Jobless claims: Initial filings fell for a fourth straight week to set new pandemic-era low

Initial unemployment claims fell for a fourth straight week to set a new 14-month low as the labor market recovery made further strides toward recovering jobs lost during the pandemic.

The Department of Labor released its weekly report on new jobless claims Thursday at 8:30 a.m. ET. Here were the main metrics from the report, compared to consensus data compiled by Bloomberg:

  • Initial jobless claims, week ended May 22: 406,000 vs. 425,000 expected and 444,000 during the prior week

  • Continuing claims, week ended May 15: 3.642 million vs. 3.680 million expected and a revised 3.738 million during the prior week

As a greater percentage of the U.S. population becomes inoculated against COVID-19, more businesses have reopened and more social distancing standards have been eased.
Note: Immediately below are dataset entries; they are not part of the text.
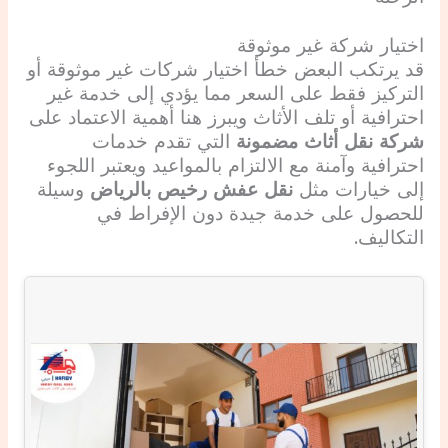
اختيار شركة غير موثوقة
قد يرتكب البعض خطأ اختيار شركات غير موثوقة أو
التركيز فقط على السعر مما يؤدي إلى خدمة غير
احترافية أو تلف الأثاث ويبرز هنا أهمية الاعتماد على
شركة نقل أثاث مضمونة
التي تقدم خدمات
احترافية وآمنة مع الالتزام بالمواعيد ويعتبر اللجوء
إلى خيارات مثل
نقل عفش رخيص بالرياض
وسيلة
للحصول على خدمة جيدة دون الإفراط في
التكاليف.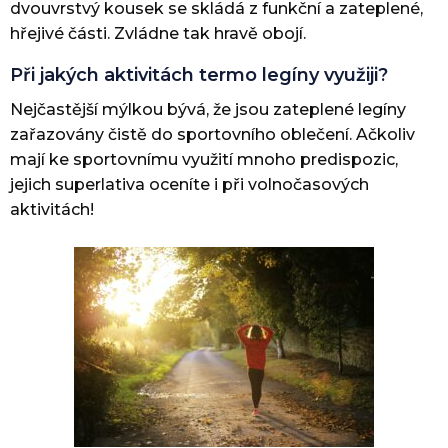
dvouvrstvý kousek se skládá z funkční a zateplené,
hřejivé části. Zvládne tak hravě obojí.
Při jakých aktivitách termo legíny využiji?
Nejčastější mýlkou bývá, že jsou zateplené legíny
zařazovány čistě do sportovního oblečení. Ačkoliv
mají ke sportovnímu využití mnoho predispozic,
jejich superlativa oceníte i při volnočasových
aktivitách!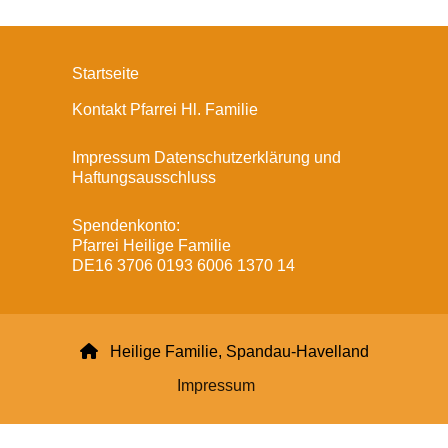
Startseite
Kontakt Pfarrei Hl. Familie
Impressum Datenschutzerklärung und
Haftungsausschluss
Spendenkonto:
Pfarrei Heilige Familie
DE16 3706 0193 6006 1370 14

Heilige Familie, Spandau-Havelland
Impressum
Datenschutzerklärung
ChurchDesk-Login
According to data from the Centers for Disease Control and Prevention, half of all Americans have now received at least one dose of a COVID-19 vaccine.

This has in turn slowed the pace of layoffs and other separations, allowed more individuals to return to the workforce and pushed new weekly jobless claims closer toward their pre-pandemic pace of just over 200,000 per week.

“That 400,000 level on new jobless claims — where we roughly are right now — is often seen as an important psychological level,” Mark Hamrick, senior economic analyst at Bankrate, told Yahoo Finance on Thursday. "If we can break below that and break decisively below it, I think that’ll be important."

Still, however, an elevated number of Americans are still claiming unemployment benefits, even as the pace of new filings slows. More than 15.8 million individuals were claiming benefits of some form as of the week ended May 8. This included more than 11.5 million individuals on federal crisis-era unemployment benefits including Pandemic Unemployment Assistance and Pandemic Emergency Unemployment Compensation, which were started in the past year to alleviate some of the strain due to COVID-related job losses.

But with COVID-19 infection rates falling to a near one-year low and more businesses reopening and struggling to find workers, a number of states are now rolling back some of these crisis-era benefits. Nearly two dozen states are slashing the federal $300 per week in unemployment benefits as soon as in mid-June, while the federal expiration date for these benefits is set for Sept. 6.

Some have viewed these enhanced benefits as incentive for workers to stay on the sidelines, exacerbating labor shortages many in the service sector especially have been witnessing. Others, however, have said the benefits provide a necessary economic cushion for workers that have been disproportionately impacted by fallout from the pandemic.

"No one knows for sure why people have been reluctant to return to the labor market — we're assuming it is due to a combination of COVID fear, childcare difficulties, and the $300 per week federally-funded enhancement to unemployment benefits — but the numbers are huge," Ian Shepherdson, chief economist for Pantheon Macroeconomics, wrote in a note earlier this week. "The labor force in April was some 5M smaller than we would have expected if the pandemic hadn't happened."

State-by-state unemployment

The headline drop in weekly unemployment claims was broad-based last week, with most states logging declines in initial filings. Washington state saw new claims fall by more than 8,000 on an unadjusted basis, and Florida and New Jersey each saw new filings fall by more than 5,600.

But while the unemployment picture improved on a national basis, some states still struggled with persistently elevated levels of joblessness. Nevada led the nation with the highest insured unemployment rate for the week ended May 8 at 5.7%, followed by Connecticut with a rate of 4.5%, and Rhode Island with a rate of 4.5%.

The insured unemployment rate measures the ratio of people currently claiming benefits to the entire state population. Nationally, the insured unemployment rate was 2.7% for the week ended May 8.